(Collected data)

╔══

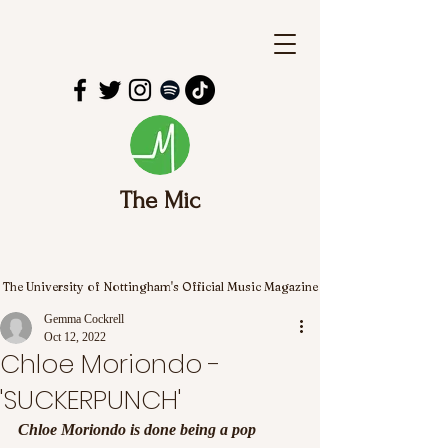
The Mic
The University of Nottingham's Official Music Magazine
Gemma Cockrell
Oct 12, 2022
Chloe Moriondo -
'SUCKERPUNCH'
Chloe Moriondo is done being a pop 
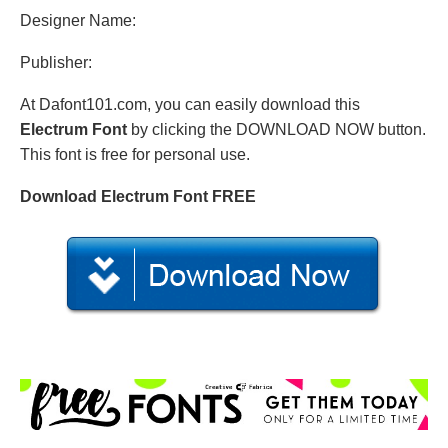
Designer Name:
Publisher:
At Dafont101.com, you can easily download this
Electrum Font
by clicking the DOWNLOAD NOW button.
This font is free for personal use.
Download Electrum Font FREE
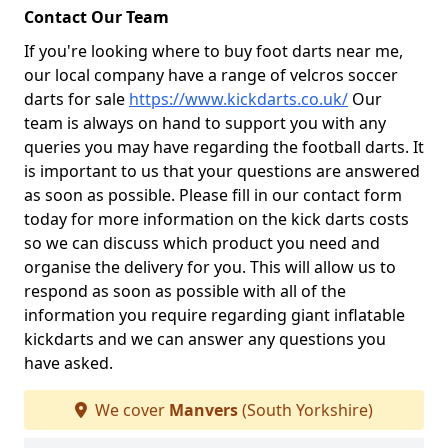
Contact Our Team
If you're looking where to buy foot darts near me,
our local company have a range of velcros soccer
darts for sale
https://www.kickdarts.co.uk/
Our
team is always on hand to support you with any
queries you may have regarding the football darts. It
is important to us that your questions are answered
as soon as possible. Please fill in our contact form
today for more information on the kick darts costs
so we can discuss which product you need and
organise the delivery for you. This will allow us to
respond as soon as possible with all of the
information you require regarding giant inflatable
kickdarts and we can answer any questions you
have asked.
We cover
Manvers
(South Yorkshire)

╚══

_The task_
Your answer must be an exact copy of every entry, with the pictures left out.

_Finished exercise_
The Mic
The University of Nottingham's Official Music Magazine
Gemma Cockrell
Oct 12, 2022
Chloe Moriondo -
'SUCKERPUNCH'
Chloe Moriondo is done being a pop 
Designer Name:
Publisher:
At Dafont101.com, you can easily download this
Electrum Font
by clicking the DOWNLOAD NOW button.
This font is free for personal use.
Download Electrum Font FREE
Contact Our Team
If you're looking where to buy foot darts near me,
our local company have a range of velcros soccer
darts for sale
https://www.kickdarts.co.uk/
Our
team is always on hand to support you with any
queries you may have regarding the football darts. It
is important to us that your questions are answered
as soon as possible. Please fill in our contact form
today for more information on the kick darts costs
so we can discuss which product you need and
organise the delivery for you. This will allow us to
respond as soon as possible with all of the
information you require regarding giant inflatable
kickdarts and we can answer any questions you
have asked.
We cover
Manvers
(South Yorkshire)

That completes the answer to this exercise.